Merchant Shipping Act 1988
- Parliament of the United Kingdom
- Long title: An Act to amend the law relating to the registration of ships; to make provision for the giving of financial assistance in connection with the training of seamen and crew relief costs; to make provision for the establishment of a Merchant Navy Reserve; to make further provision with respect to the safety of shipping, with respect to liability and compensation for oil pollution and with respect to the financing and administration of the lighthouse service; to make other amendments of the law relating to shipping, seamen and pollution; and for connected purposes.
- Citation: 1988 c. 12
- Territorial extent: England and Wales; Scotland (in part); Northern Ireland (in part);

Dates
- Royal assent: 3 May 1988
- Commencement: various
- Repealed: 26 May 2015

Other legislation
- Amends: Merchant Shipping Act 1906; Merchant Shipping (Oil Pollution) Act 1971; Merchant Shipping Act 1974; Merchant Shipping Act 1984;
- Amended by: Merchant Shipping (Registration, etc.) Act 1993; Merchant Shipping Act 1995; Shipping and Trading Interests (Protection) Act 1995;
- Repealed by: Deregulation Act 2015

Status: Repealed

Text of statute as originally enacted

Revised text of statute as amended

= Merchant Shipping Act 1988 =

Act of the Parliament of the United Kingdom

The Merchant Shipping Act 1988 (c. 12) was an act of the Parliament of the United Kingdom. It aimed to prevent foreign fishing fleets from fishing in British territorial waters.
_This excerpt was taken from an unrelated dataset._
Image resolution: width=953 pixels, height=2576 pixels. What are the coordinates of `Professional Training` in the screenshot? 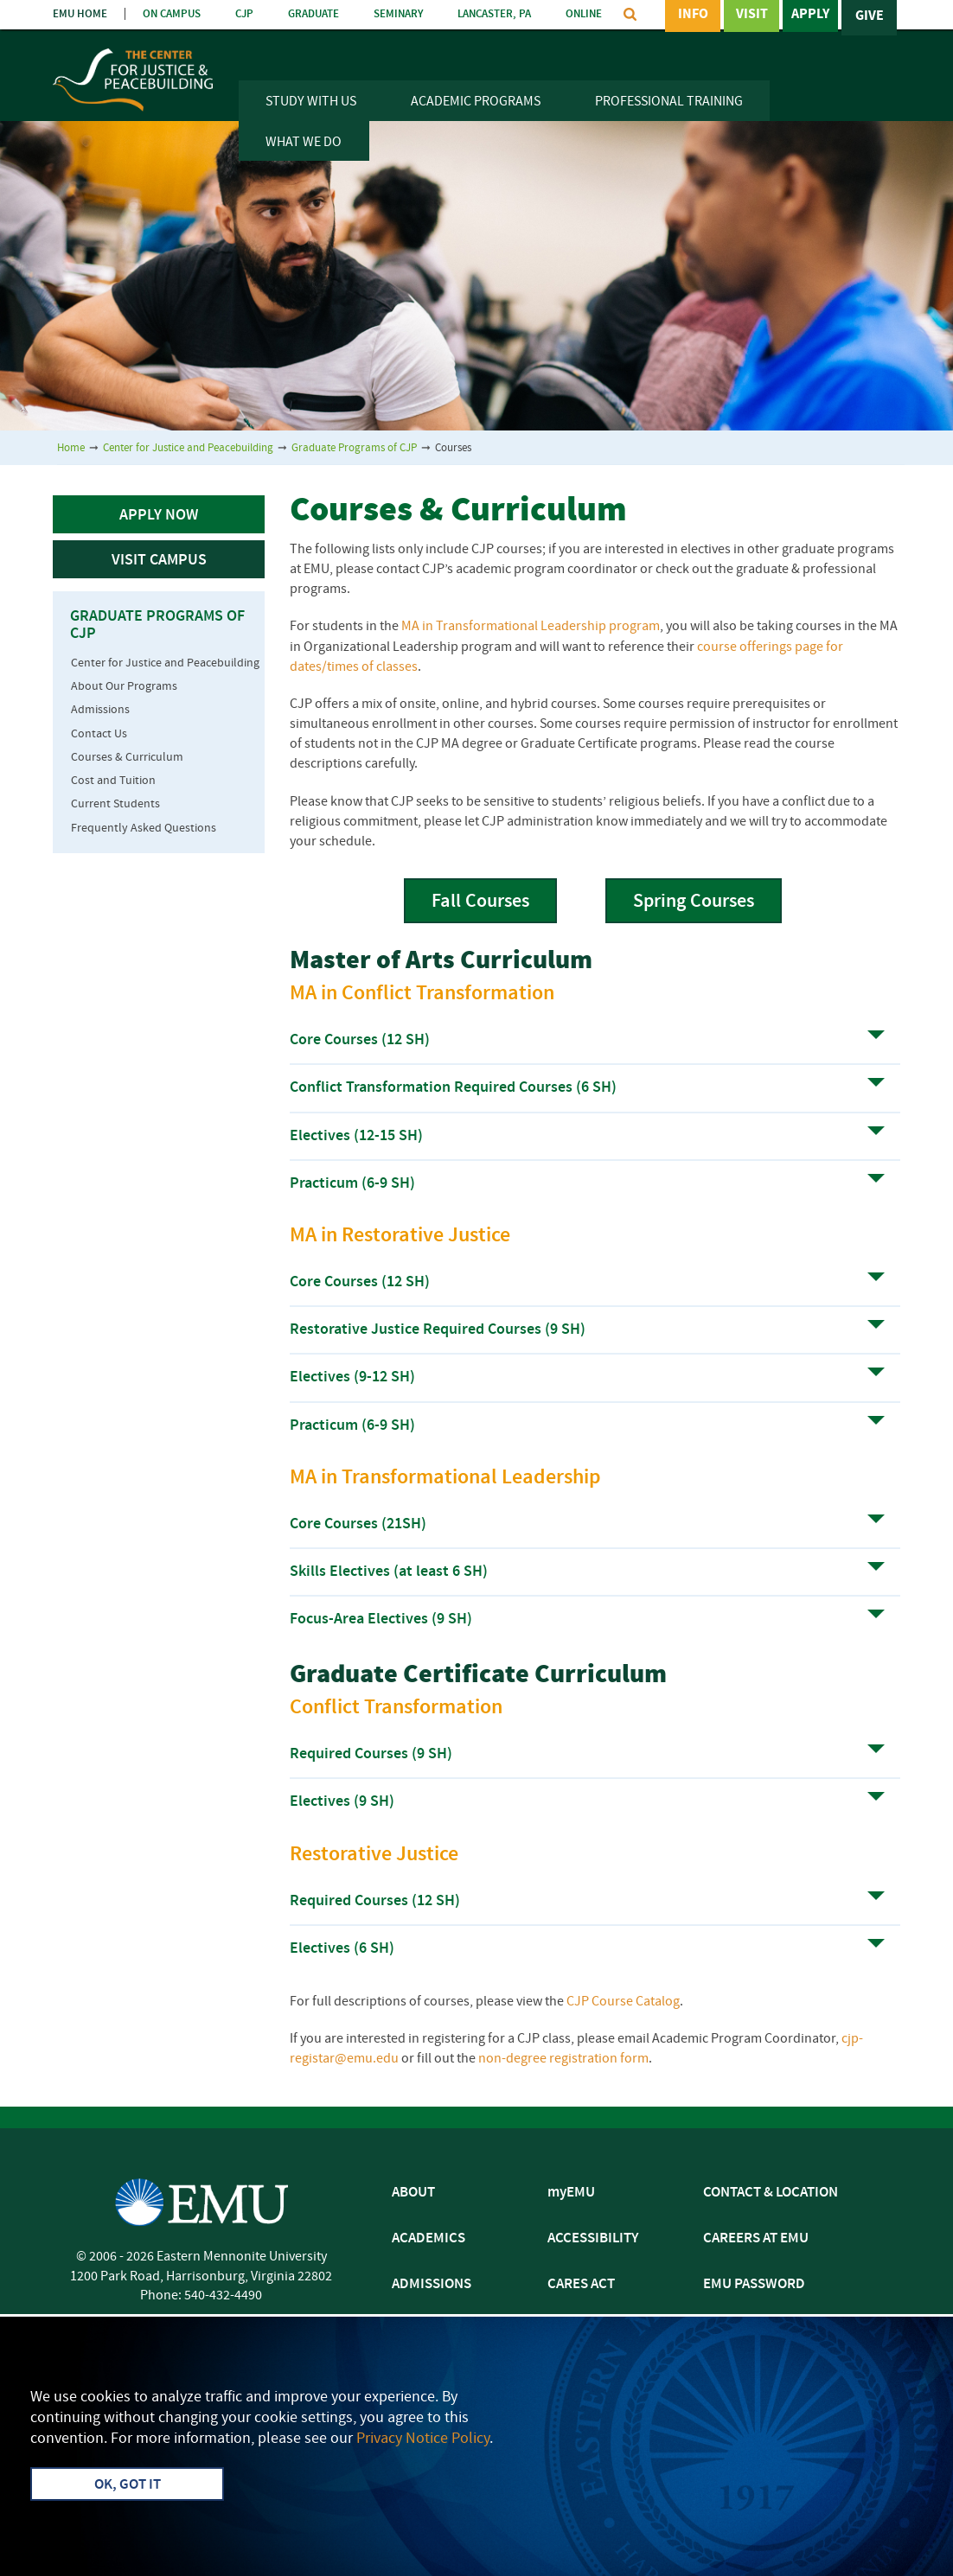 It's located at (669, 102). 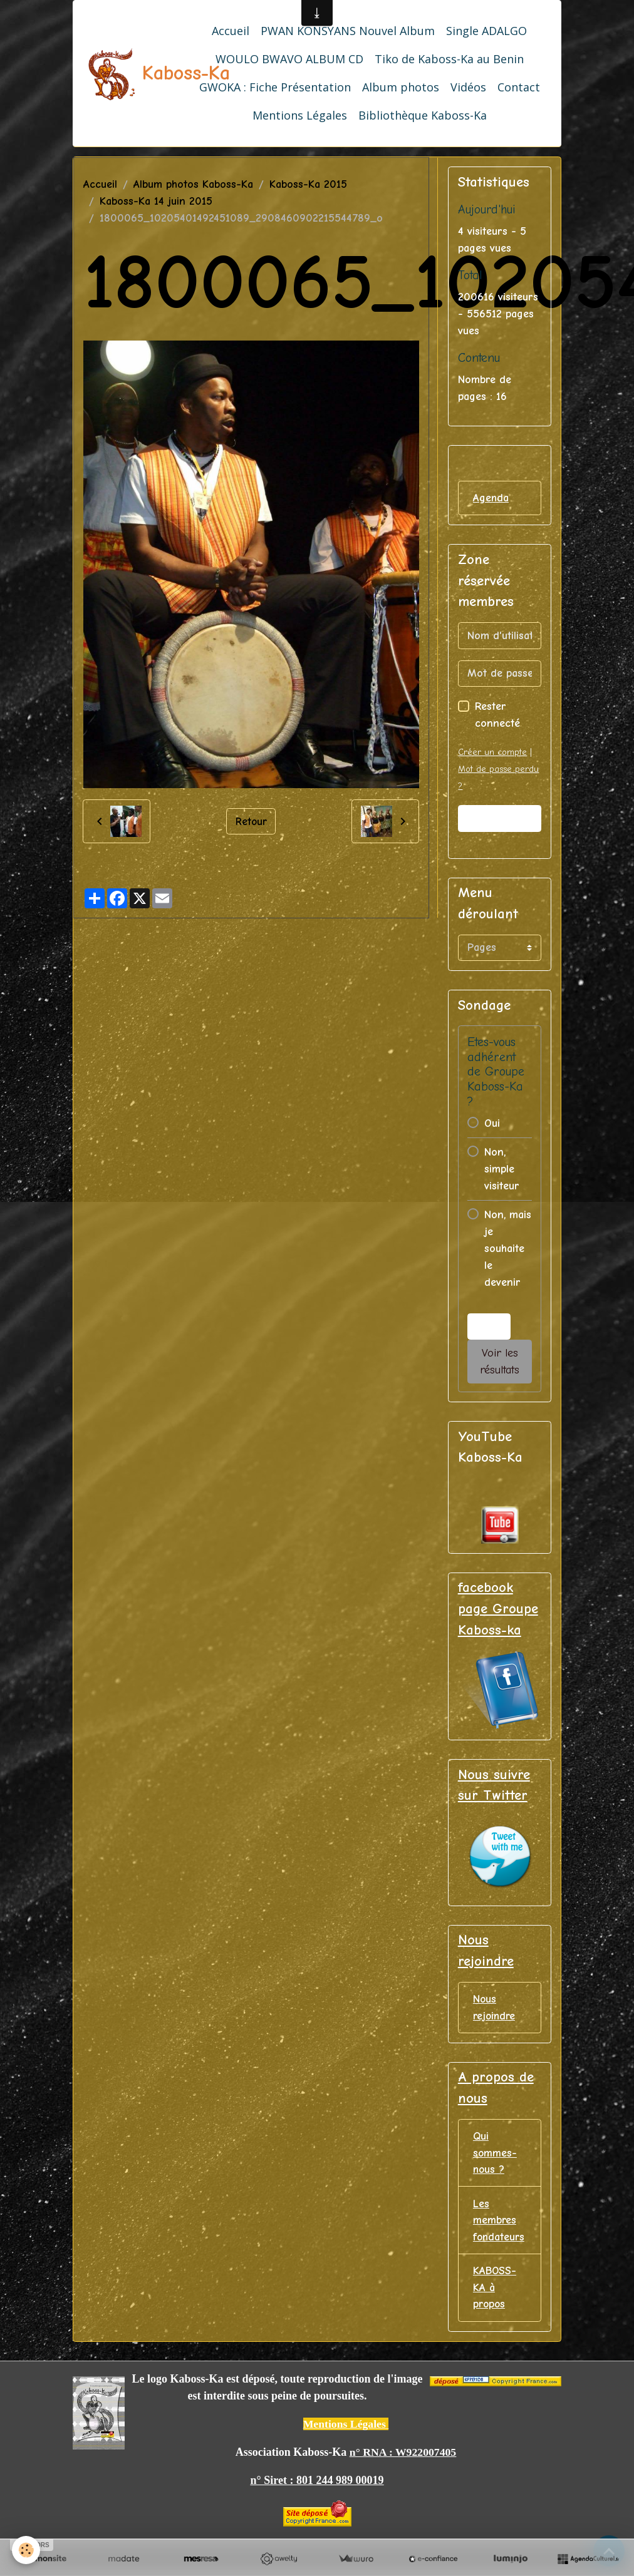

In the Factortame case, its provisions in Parts I and II, Registration of British Ships, were disapplied by the Judicial functions of the European court of justice when they were found to conflict with European Community law and the Common Fisheries Policy which stated British waters were the EUs too. Part II dealt only with fishing vessels and was found to be repugnant by the European Court of Justice. The subsequent definition of British Ships is found in the Merchant Shipping Act 1995.